From student +‎ -cy.

Noun

studency (countable and uncountable, plural studencies)

  1. The role or position of being a student.
    • 1798, The Monthly Mirror, page 264:
      Dr. Jefferies, a canon of Christ Church, accordingly offered his assistance in procuring for him a studency in that house ; but his father's predilection for his own college in Cambridge, induced him to reject this offer, and on this circumstance Mr.

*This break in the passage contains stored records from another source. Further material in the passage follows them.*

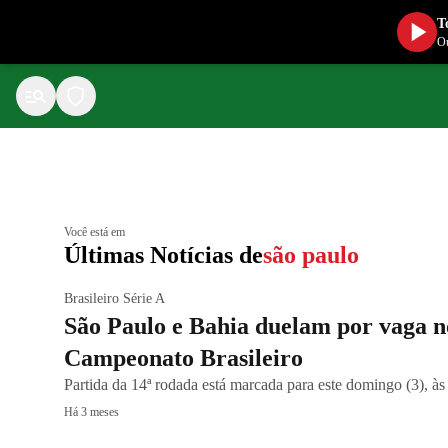
T
Ou
Você está em
Últimas Notícias de
são paulo
Brasileiro Série A
São Paulo e Bahia duelam por vaga 
Campeonato Brasileiro
Partida da 14ª rodada está marcada para este domingo (3), às 
Há 3 meses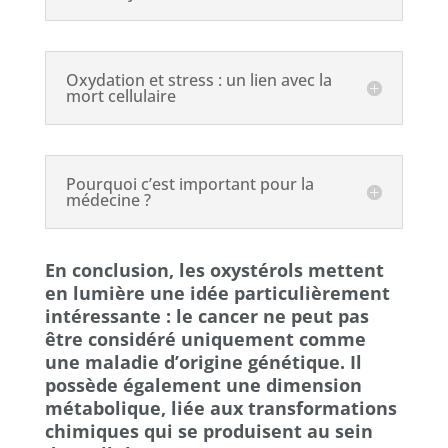
Oxydation et stress : un lien avec la
mort cellulaire
Pourquoi c’est important pour la
médecine ?
En conclusion, les oxystérols mettent
en lumière une idée particulièrement
intéressante : le cancer ne peut pas
être considéré uniquement comme
une maladie d’origine génétique. Il
possède également une dimension
métabolique, liée aux transformations
chimiques qui se produisent au sein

Wakefield reflects with the profoundest gratitude to the Almighty, for having rescued him from an university whose system of study he reprobates in the severest and most decisive terms.
    • 1893, Maxime Du Camp, Literary Recollections, page 302:
      It was absolutely necessary to check this studency of his, or he would soon lose his finest qualities as a writer.
    • 1972, Harrop Arthur Freeman, Henry Weihofen, Clinical law training: interviewing and counseling, page 78:
      The philosophy and culture of India separates life into four almost airtight compartments: studency, mating-home building, leadership-citizenry and meditating-aging.
    • 2005, Hilary Pyle, Cesca's Diary, 1913-1916: Where Art and Nationalism Meet, page 44:
      Cesca tended to give her friends Irish names: Marie, a fellow student during her first period at art school in Paris and now a close friend, for the duration of her studency was dubbed 'Maire'.